→ **EXERCISE DIRECTIONS**
Apart from the images, repeat the data below exactly as written.

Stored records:
+++
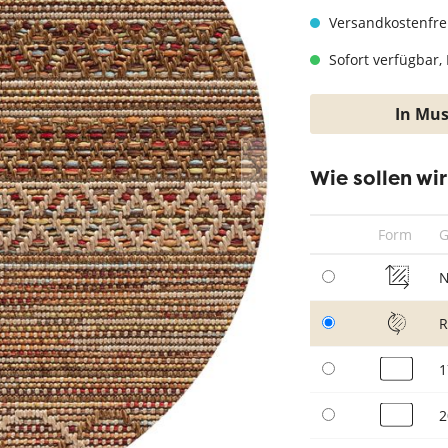
hwarz
Teppich Taupe
Versandkostenfre
Sofort verfügbar, 
In Mus
Wie sollen wi
Form
G
N
1
2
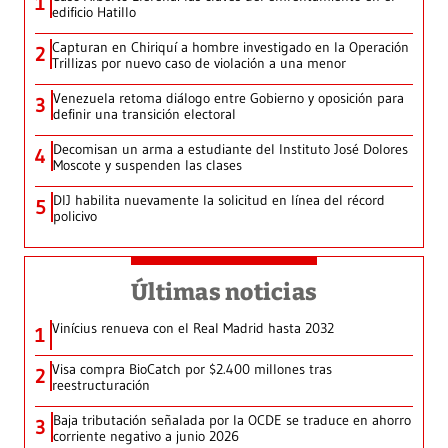
1
edificio Hatillo
Capturan en Chiriquí a hombre investigado en la Operación
2
Trillizas por nuevo caso de violación a una menor
Venezuela retoma diálogo entre Gobierno y oposición para
3
definir una transición electoral
Decomisan un arma a estudiante del Instituto José Dolores
4
Moscote y suspenden las clases
DIJ habilita nuevamente la solicitud en línea del récord
5
policivo
Últimas noticias
Vinícius renueva con el Real Madrid hasta 2032
1
Visa compra BioCatch por $2.400 millones tras
2
reestructuración
Baja tributación señalada por la OCDE se traduce en ahorro
3
corriente negativo a junio 2026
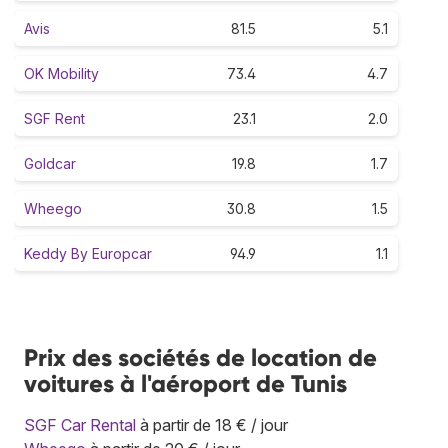
Avis
81.5
5.1
OK Mobility
73.4
4.7
SGF Rent
23.1
2.0
Goldcar
19.8
1.7
Wheego
30.8
1.5
Keddy By Europcar
94.9
1.1
Prix des sociétés de location de
voitures à l'aéroport de Tunis
SGF Car Rental
à partir de 18 € / jour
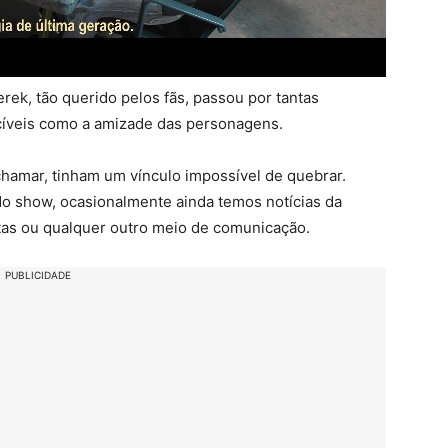
k, tão querido pelos fãs, passou por tantas
cíveis como a amizade das personagens.
chamar, tinham um vínculo impossível de quebrar.
do show, ocasionalmente ainda temos notícias da
tas ou qualquer outro meio de comunicação.
PUBLICIDADE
+++
→ **REPLY**
hwarz
Teppich Taupe
Versandkostenfre
Sofort verfügbar, 
In Mus
Wie sollen wi
Form
G
N
1
2
1
edificio Hatillo
Capturan en Chiriquí a hombre investigado en la Operación
2
Trillizas por nuevo caso de violación a una menor
Venezuela retoma diálogo entre Gobierno y oposición para
3
definir una transición electoral
Decomisan un arma a estudiante del Instituto José Dolores
4
Moscote y suspenden las clases
DIJ habilita nuevamente la solicitud en línea del récord
5
policivo
Últimas noticias
Vinícius renueva con el Real Madrid hasta 2032
1
Visa compra BioCatch por $2.400 millones tras
2
reestructuración
Baja tributación señalada por la OCDE se traduce en ahorro
3
corriente negativo a junio 2026
Avis
81.5
5.1
OK Mobility
73.4
4.7
SGF Rent
23.1
2.0
Goldcar
19.8
1.7
Wheego
30.8
1.5
Keddy By Europcar
94.9
1.1
Prix des sociétés de location de
voitures à l'aéroport de Tunis
SGF Car Rental
à partir de 18 € / jour
k, tão querido pelos fãs, passou por tantas
cíveis como a amizade das personagens.
chamar, tinham um vínculo impossível de quebrar.
do show, ocasionalmente ainda temos notícias da
tas ou qualquer outro meio de comunicação.
PUBLICIDADE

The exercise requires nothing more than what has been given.